Indonesia’s Mount Semeru has erupted again. A satellite has caught a glimpse of the explosion as well as the pyroclastic flow of mud and ash.
It has only been a year since the intense eruption at Mount Semeru, the tallest and most active volcano in Java, Indonesia. That eruption claimed the lives of 51 people and caused damage to more than 5,000 homes.
The volcano erupted once again on Sunday. Semeru sent 1,500-meter ash columns into the air, covering nearby villages in thick ash and blocking out the light of the Sun, according to AP News.
For its Image of the Day for Tuesday, Dec. 6, NASA Earth Observatory shared a rather intense photo taken by the Operational Land Imager 2 (OLI-2) instrument on the Landsat 9 satellite on Sunday.

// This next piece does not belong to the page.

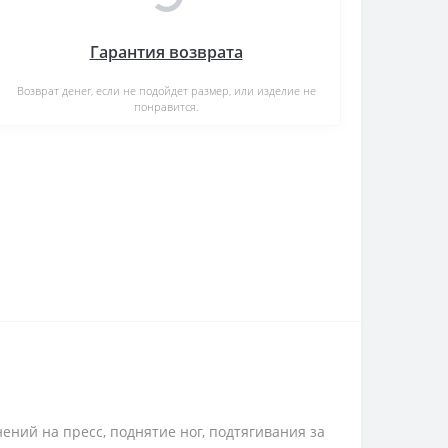
Гарантия возврата
Возврат денег, если не подойдет размер, или изделие не
понравится.
ний на пресс, поднятие ног, подтягивания за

In it, one can see a natural-color photo of the volcanic plume that was emanating from Semeru on Sunday morning, while a thick pyroclastic flow can also be seen flowing down the southeastern side of the mountain.
“These billowing avalanches of superheated ash, tephra, soil and other debris race at high speeds and can destroy most things in their path,” NASA Earth Observatory noted.

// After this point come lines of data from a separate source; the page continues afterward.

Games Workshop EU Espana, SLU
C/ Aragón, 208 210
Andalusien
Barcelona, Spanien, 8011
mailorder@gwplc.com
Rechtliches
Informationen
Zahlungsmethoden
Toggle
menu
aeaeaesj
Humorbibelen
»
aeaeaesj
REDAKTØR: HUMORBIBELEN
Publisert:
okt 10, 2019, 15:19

As explained during the 2021 eruption, such pyroclastic flows are some of the “most dangerous hazards” that volcanoes can pose. These flows are so speedy that they can be “impossible to outrun.”
In the case of the current eruption, the Indonesian National Board for Disaster Management (BNPM) noted several of these flows. And with the heavy rains, the pyroclastic flows turned into “muddy lahars” that ended up burying homes right up to the rooftops and destroying a bridge, NASA Earth Observatory noted.
Early reports from Indonesian authorities did not log deaths or injuries from the event but noted that thousands of people were once again evacuated from their homes, according to CNN.
Indonesian authorities, along with volunteers, have been active in search and rescue efforts. They have also distributed thousands of masks to the evacuees to prevent the potential impact of volcanic ash on their respiratory health.
Authorities have also urged people to be wary of “irresponsible news” related to the volcano. On Monday, for instance, authorities refuted the circulating claims that the Mount Semeru eruption caused a tsunami, explaining that it is a land volcano that’s far enough from the sea.